Nos bien-aimés et respectés compatriotes, les révérends Dr. A. Reed et Dr. Matheson, les récents délégués de la Congregational Union of England and Wales, ont participé à l’ordination de l’aumônier des marins de Marseille. Le rev. Charles Rockwell a été choisi pour travailler comme aumônier des marins du port de Marseille. Il a reçu son ordination à Hartford, dans le Connecticut, le mardi 23 septembre 1834[1]« .

     Le numéro correspondant du Sailor’s Magazine transcrit sur quatre pages les conseils que le secrétaire de la mission délivre au jeune pasteur. Il lui est particulièrement demandé de se garder de la politique, risque toujours important dans la France d’alors, et de « rendre à César ce qui appartient à César[2]« . Par ailleurs, le comité lui demande de vivre de façon frugale, faute de large financement, et d’improviser sur place la mise en place de l’oeuvre navale.

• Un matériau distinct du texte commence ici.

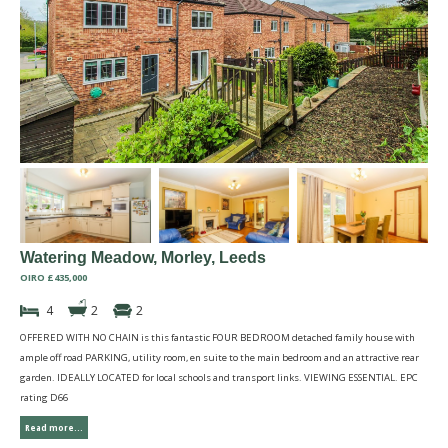
Watering Meadow, Morley, Leeds
OIRO £435,000
4
2
2
OFFERED WITH NO CHAIN is this fantastic FOUR BEDROOM detached family house with
ample off road PARKING, utility room, en suite to the main bedroom and an attractive rear
garden. IDEALLY LOCATED for local schools and transport links. VIEWING ESSENTIAL. EPC
rating D66
Read more...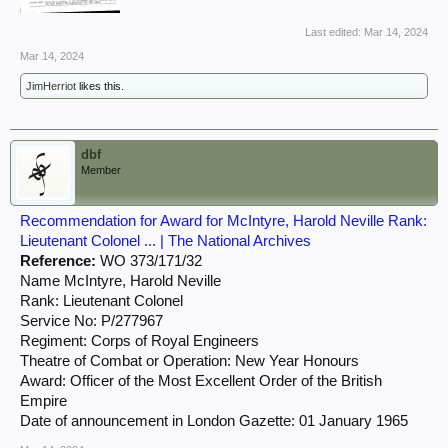
Last edited:
Mar 14, 2024
Mar 14, 2024
JimHerriot
likes this.
dbf
Member
Recommendation for Award for McIntyre, Harold Neville Rank:
Lieutenant Colonel ... | The National Archives
Reference:
WO 373/171/32
Name McIntyre, Harold Neville
Rank: Lieutenant Colonel
Service No: P/277967
Regiment: Corps of Royal Engineers
Theatre of Combat or Operation: New Year Honours
Award: Officer of the Most Excellent Order of the British
Empire
Date of announcement in London Gazette: 01 January 1965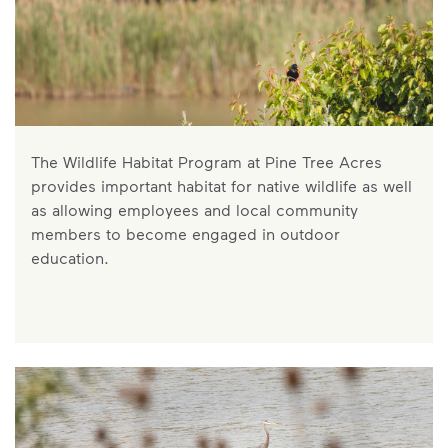
The Wildlife Habitat Program at Pine Tree Acres
provides important habitat for native wildlife as well
as allowing employees and local community
members to become engaged in outdoor
education.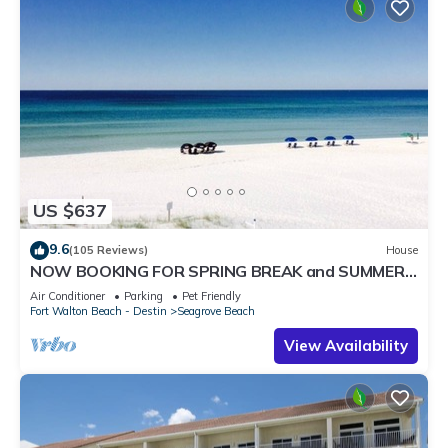
US $637
9.6
(105 Reviews)
House
NOW BOOKING FOR SPRING BREAK and SUMMER.
DOG FRIENDLY WITH PET FEE.
Air Conditioner
Parking
Pet Friendly
Fort Walton Beach - Destin
Seagrove Beach
View Availability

     Je ne sais si le jeune Charles Rockwell a été très rassuré par ce discours et la large part d’aventure que comportait sa mission.

     De la suite, on aurait pu se douter.

     Elle est racontée dans le rapport annuel de la société américaine, au mois de juin suivant :

« [Charles Rockwell] bénéficia d’un passage gratuit offert par le Secrétaire à la Marine sur la frégate USS Potomac qui fit voile depuis Boston le 23 du mois suivant. Il n’y avait pas d’aumônier à bord. Le commandant, le capitaine Nicholson, demanda à M. Rockwell d’assurer un service régulier le dimanche durant la traversée ; et quand ils arrivèrent en Méditerranée, il lui proposa de rester à bord comme aumônier officiel […] Le commodore Patterson, du Delaware,  appuya la demande et ils adressèrent conjointement au département de la Marine une demande d’affectation de M. Rockwell comme aumônier du Potomac. Selon toutes probabilités, il fut agréé, et la station de Marseille est encore vacante[3]« .

  Jean-Yves Carluer


[1] The pilot, or Sailor’s magazine (publié par la British and Foreign Seamen’s Society) 1834, p. 57.

[2] The Sailor’s Magazine (publié par l’ ASFS), octobre 1834, pp. 78-81.

[3] The Sailor’s Magazine, juin 1835, pp. 291-292.